_What to do_. Your task is to write out every line of the data exactly. Drop the pictures.

[Extracted page text data]
⁂

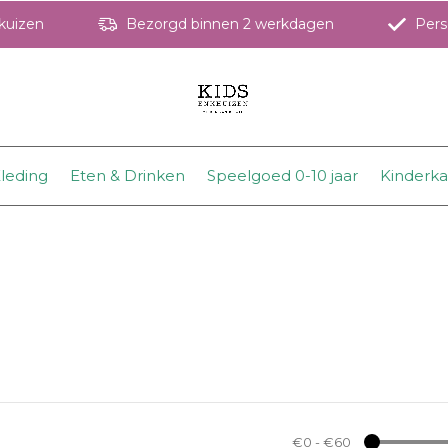
hkuizen
Bezorgd binnen 2 werkdagen
Perso
leding
Eten & Drinken
Speelgoed 0-10 jaar
Kinderk
€0
-
€60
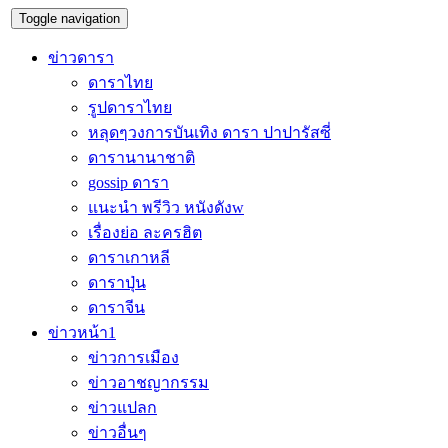
Toggle navigation
ข่าวดารา
ดาราไทย
รูปดาราไทย
หลุดๆวงการบันเทิง ดารา ปาปารัสซี่
ดารานานาชาติ
gossip ดารา
แนะนำ พรีวิว หนังดังw
เรื่องย่อ ละครฮิต
ดาราเกาหลี
ดาราปุ่น
ดาราจีน
ข่าวหน้า1
ข่าวการเมือง
ข่าวอาชญากรรม
ข่าวแปลก
ข่าวอื่นๆ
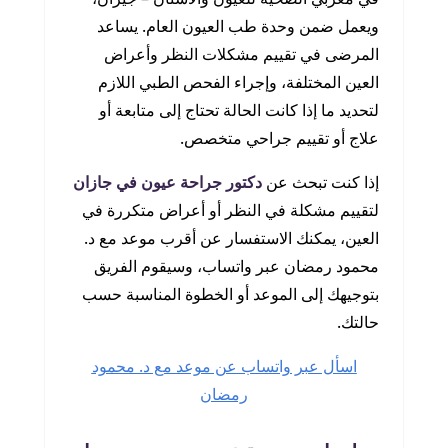
ويعمل ضمن وحدة طب العيون العام. يساعد
المرضى في تقييم مشكلات النظر وأعراض
العين المختلفة، وإجراء الفحص الطبي اللازم
لتحديد ما إذا كانت الحالة تحتاج إلى متابعة أو
علاج أو تقييم جراحي متخصص.
إذا كنت تبحث عن
دكتور جراحة عيون في جازان
لتقييم مشكلة في النظر أو أعراض متكررة في
العين، يمكنك الاستفسار عن أقرب موعد مع د.
محمود رمضان عبر واتساب، وسيقوم الفريق
بتوجيهك إلى الموعد أو الخطوة المناسبة حسب
حالتك.
اسأل عبر واتساب عن موعد مع د. محمود
رمضان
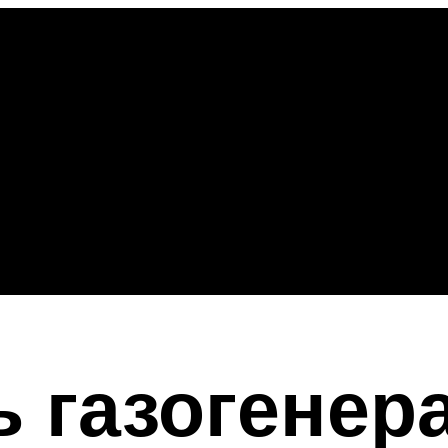
ь газогенер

⁂

_Worked solution_.
hkuizen
Bezorgd binnen 2 werkdagen
Perso
leding
Eten & Drinken
Speelgoed 0-10 jaar
Kinderk
€0
-
€60
Toggle navigation
ข่าวดารา
ดาราไทย
รูปดาราไทย
หลุดๆวงการบันเทิง ดารา ปาปารัสซี่
ดารานานาชาติ
gossip ดารา
แนะนำ พรีวิว หนังดังw
เรื่องย่อ ละครฮิต
ดาราเกาหลี
ดาราปุ่น
ดาราจีน
ข่าวหน้า1
ข่าวการเมือง
ข่าวอาชญากรรม
ข่าวแปลก
ข่าวอื่นๆ
ويعمل ضمن وحدة طب العيون العام. يساعد
المرضى في تقييم مشكلات النظر وأعراض
العين المختلفة، وإجراء الفحص الطبي اللازم
لتحديد ما إذا كانت الحالة تحتاج إلى متابعة أو
علاج أو تقييم جراحي متخصص.
إذا كنت تبحث عن
دكتور جراحة عيون في جازان
لتقييم مشكلة في النظر أو أعراض متكررة في
العين، يمكنك الاستفسار عن أقرب موعد مع د.
محمود رمضان عبر واتساب، وسيقوم الفريق
بتوجيهك إلى الموعد أو الخطوة المناسبة حسب
حالتك.
اسأل عبر واتساب عن موعد مع د. محمود
رمضان
ь газогенер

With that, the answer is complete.